Progress, Not Perfection

Today is my birthday, not my bellybutton birthday, as they refer to it in AA, but my sobriety birthday. It’s a day I truly appreciate and embrace, unlike my other one, and it always invites me to sit back and reflect.

AA is known for many sayings, like One day at a time and Easy Does It, but the one I love most is Progress, not Perfection. It reminds me, not just on my sobriety date but every day, that the journey I’m on is not about doing it perfectly, but doing it, one day at a time, to the best of my ability. The journey is the point, putting one foot in front of the other is what really matters.

Such wisdom extends far beyond recovery. It applies to our work and our relationships. It speaks to parents and children, alike, and also echoes across every pew of every faith community in the land, or at least it should.

My fear is that we’re surrounded by an endless call for perfection. Sports announcers always ask whether an athlete is the “best of all time,” as if to imply anything less is a failure. Such a perspective is found elsewhere. It seems as if everyone measures the people, places and things of his or her life in much the same way. Perfection has become a drug, one that clouds our vision and pollutes our hearts. It rises above like an insurmountable wall, leaving those of us standing below with no other choice but to quit and walk away.

What a gift to be told that life is about progress, not perfection. Suddenly, there’s hope. Suddenly, there’s breathing room for those who are doing the best we can. Suddenly, we can be the best good-enough parents we can, best good-enough co-workers or friends, and best good-enough people of faith. The wall becomes a gate, welcoming us to enter and walk beside one another as fellow sojourners. 

It’s such a special gift, a life-giving gift, one might be tempted to call it perfect. I’ll just call it divine.

Walking the Trail

(With apologies to, and appreciation for, Clive Staples Lewis)

 There it was, the actual Appalachian Trail. The sign beside the road said so. With great excitement, I pulled over and went to walk on this famous trail that leads from Georgia to Maine. I have read countless books about the AT and dreamt of hiking it from one end to the other. 

With reverence, I approached the small, unassuming entrance into the woods. Without the sign I would have missed it. I knew in my mind it was just like any other trail I’d hiked, but because it was the AT something caused me to feel as if I was processing down the aisle of a cathedral. It was a memorable moment, and I reflected on it long after returning to my car.

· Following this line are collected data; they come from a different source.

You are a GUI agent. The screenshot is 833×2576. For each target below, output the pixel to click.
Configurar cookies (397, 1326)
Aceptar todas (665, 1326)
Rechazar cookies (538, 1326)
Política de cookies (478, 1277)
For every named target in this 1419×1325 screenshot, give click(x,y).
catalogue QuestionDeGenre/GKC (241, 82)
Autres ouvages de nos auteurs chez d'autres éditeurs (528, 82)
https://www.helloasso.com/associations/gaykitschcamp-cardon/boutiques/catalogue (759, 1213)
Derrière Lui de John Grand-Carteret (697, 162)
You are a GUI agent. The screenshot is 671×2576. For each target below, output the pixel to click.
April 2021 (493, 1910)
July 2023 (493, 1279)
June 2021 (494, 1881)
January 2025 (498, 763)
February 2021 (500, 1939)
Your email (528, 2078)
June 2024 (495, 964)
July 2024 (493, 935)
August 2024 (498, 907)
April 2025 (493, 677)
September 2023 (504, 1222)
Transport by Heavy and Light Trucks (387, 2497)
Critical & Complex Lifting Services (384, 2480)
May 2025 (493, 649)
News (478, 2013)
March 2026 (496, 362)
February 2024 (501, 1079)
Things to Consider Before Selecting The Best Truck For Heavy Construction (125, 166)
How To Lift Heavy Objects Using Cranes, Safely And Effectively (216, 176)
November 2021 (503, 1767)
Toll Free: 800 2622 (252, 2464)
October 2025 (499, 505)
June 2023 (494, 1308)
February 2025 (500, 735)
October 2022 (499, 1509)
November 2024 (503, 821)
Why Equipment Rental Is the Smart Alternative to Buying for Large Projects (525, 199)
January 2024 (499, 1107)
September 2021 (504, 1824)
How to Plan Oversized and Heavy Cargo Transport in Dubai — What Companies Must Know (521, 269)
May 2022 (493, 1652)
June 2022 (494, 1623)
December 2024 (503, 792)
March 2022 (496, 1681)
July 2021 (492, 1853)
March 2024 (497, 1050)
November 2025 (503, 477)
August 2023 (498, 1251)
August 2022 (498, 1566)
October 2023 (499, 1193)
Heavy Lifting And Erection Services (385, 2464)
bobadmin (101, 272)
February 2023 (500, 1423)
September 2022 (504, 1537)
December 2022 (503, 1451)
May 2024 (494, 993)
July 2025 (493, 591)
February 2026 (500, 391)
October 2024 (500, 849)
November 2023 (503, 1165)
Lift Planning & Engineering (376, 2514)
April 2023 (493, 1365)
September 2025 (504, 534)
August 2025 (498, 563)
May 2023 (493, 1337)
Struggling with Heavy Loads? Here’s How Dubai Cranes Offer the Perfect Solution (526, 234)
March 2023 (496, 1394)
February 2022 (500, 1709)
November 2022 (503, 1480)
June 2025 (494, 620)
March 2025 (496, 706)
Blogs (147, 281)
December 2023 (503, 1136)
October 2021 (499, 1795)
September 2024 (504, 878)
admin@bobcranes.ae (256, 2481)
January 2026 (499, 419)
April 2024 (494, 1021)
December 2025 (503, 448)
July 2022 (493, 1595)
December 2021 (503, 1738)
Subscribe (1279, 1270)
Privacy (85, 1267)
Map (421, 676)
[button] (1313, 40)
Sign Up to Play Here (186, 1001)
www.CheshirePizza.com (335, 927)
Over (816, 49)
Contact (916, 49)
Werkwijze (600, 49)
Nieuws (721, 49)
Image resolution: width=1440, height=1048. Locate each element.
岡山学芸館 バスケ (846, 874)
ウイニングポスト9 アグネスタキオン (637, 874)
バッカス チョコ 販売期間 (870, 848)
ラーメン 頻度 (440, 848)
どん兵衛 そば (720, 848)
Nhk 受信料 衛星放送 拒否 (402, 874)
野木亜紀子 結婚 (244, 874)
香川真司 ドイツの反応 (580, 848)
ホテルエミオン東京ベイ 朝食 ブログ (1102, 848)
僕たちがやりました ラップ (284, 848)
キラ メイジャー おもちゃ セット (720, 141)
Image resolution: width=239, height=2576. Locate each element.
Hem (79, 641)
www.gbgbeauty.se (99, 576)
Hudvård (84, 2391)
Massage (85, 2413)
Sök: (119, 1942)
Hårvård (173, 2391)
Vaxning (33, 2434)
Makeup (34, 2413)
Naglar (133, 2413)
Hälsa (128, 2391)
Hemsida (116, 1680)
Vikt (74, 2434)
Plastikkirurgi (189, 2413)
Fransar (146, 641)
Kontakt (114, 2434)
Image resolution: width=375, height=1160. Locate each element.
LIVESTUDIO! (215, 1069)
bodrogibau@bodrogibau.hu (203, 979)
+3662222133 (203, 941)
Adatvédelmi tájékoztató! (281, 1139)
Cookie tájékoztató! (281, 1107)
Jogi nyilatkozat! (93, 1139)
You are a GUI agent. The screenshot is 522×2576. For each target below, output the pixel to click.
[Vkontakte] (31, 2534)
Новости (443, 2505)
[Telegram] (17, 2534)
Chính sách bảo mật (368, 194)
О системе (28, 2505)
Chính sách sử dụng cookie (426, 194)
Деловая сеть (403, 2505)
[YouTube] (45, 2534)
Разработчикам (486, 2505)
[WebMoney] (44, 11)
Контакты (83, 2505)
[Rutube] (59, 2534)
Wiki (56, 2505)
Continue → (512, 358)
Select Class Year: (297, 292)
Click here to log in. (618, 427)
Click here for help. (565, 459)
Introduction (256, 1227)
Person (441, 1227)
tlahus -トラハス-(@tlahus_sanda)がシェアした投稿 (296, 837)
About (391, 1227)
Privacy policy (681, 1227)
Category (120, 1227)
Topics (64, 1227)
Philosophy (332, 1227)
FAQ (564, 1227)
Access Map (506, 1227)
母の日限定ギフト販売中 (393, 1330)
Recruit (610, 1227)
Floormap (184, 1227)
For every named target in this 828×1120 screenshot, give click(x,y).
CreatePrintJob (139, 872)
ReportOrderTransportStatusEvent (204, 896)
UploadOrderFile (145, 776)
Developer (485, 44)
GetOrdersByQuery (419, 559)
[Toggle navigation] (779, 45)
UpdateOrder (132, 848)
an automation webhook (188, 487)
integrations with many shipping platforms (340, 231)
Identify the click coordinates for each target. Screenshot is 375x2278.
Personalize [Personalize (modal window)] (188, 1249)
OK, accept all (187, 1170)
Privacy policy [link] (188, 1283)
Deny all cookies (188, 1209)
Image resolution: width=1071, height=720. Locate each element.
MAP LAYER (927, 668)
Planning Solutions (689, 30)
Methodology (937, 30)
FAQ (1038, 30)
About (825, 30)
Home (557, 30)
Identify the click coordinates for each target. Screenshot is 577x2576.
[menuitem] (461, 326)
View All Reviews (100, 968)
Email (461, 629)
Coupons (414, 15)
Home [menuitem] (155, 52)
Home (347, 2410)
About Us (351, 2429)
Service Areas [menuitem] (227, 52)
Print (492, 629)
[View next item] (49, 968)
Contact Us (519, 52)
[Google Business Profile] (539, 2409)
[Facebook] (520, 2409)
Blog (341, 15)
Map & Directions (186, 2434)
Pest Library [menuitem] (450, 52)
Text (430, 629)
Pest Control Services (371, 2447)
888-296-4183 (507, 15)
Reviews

Until that afternoon, I had only read about the AT and studied maps. Now I had actually experienced it, if only for a mile or too. Part of me wanted to choose which was better, first-hand experience or the cumulative experiences of the great cloud of hikers who’d written books and drawn maps.

I think I live in that tension, spiritually. Surrounded by books, rituals and creeds, my heart longs for first-hand experience, and I feel I’ve had a few but they were brief and always left me longing for more. Without someone coming before putting out a sign, I might have missed such experiences, or passed them off as coincidences. Without the books, rituals, and creeds, I’d never know the magnitude of the trail, nor learn about the nature of the entire adventure. 

Fortunately, countless others have taken the time to map out what they’ve seen, who they’ve come to know, as well as the successes they’ve had and mistakes they’ve made. Somehow, their work helps me make sense of the mile or two I will experience in my life. 

Like so many things, it’s not an either/or proposition, but a both/and. So I’ll continue to go for walks and open my heart for God’s whispers, but I’ll also read my many books and go to church so my heart knows what, or who, it’s looking for. 

Sheet Music

The great conductor called his musicians together and handed out their sheet music. 

‘I can’t play this!” one of the younger members of the orchestra complained. “There’re so many notes. This is beyond me.”

“It is now, but it won’t be. Start playing. You’ll get it.”

So, she did, but it was the most challenging piece of music she’d ever played. There were pages of music, and notes and rhythms she’d never played before. Like a baby taking her initial steps, she fell more than she walked, but each day she played one note she hadn’t before. Some days she threw up her hands wanting to quit, but then she’d hear something or make it through a part that once confounded her and carried on. At a moment of acute frustration, she went to the conductor to complain.

“Can’t you give this music to someone else,” she pleaded. “and give me something else to play.”

The conductor smiled but refused. “No, this is your music. I wrote it specifically for you. Someone else might be able to play it, but it wouldn’t sound the same.”

“But it’s too hard. I hit too many wrong notes.”

“That’s how you find the right ones.”

“It’ll take me my entire lifetime to learn how to play this music.”

“Exactly,” the conductor said as if savoring a vintage wine. “Exactly.”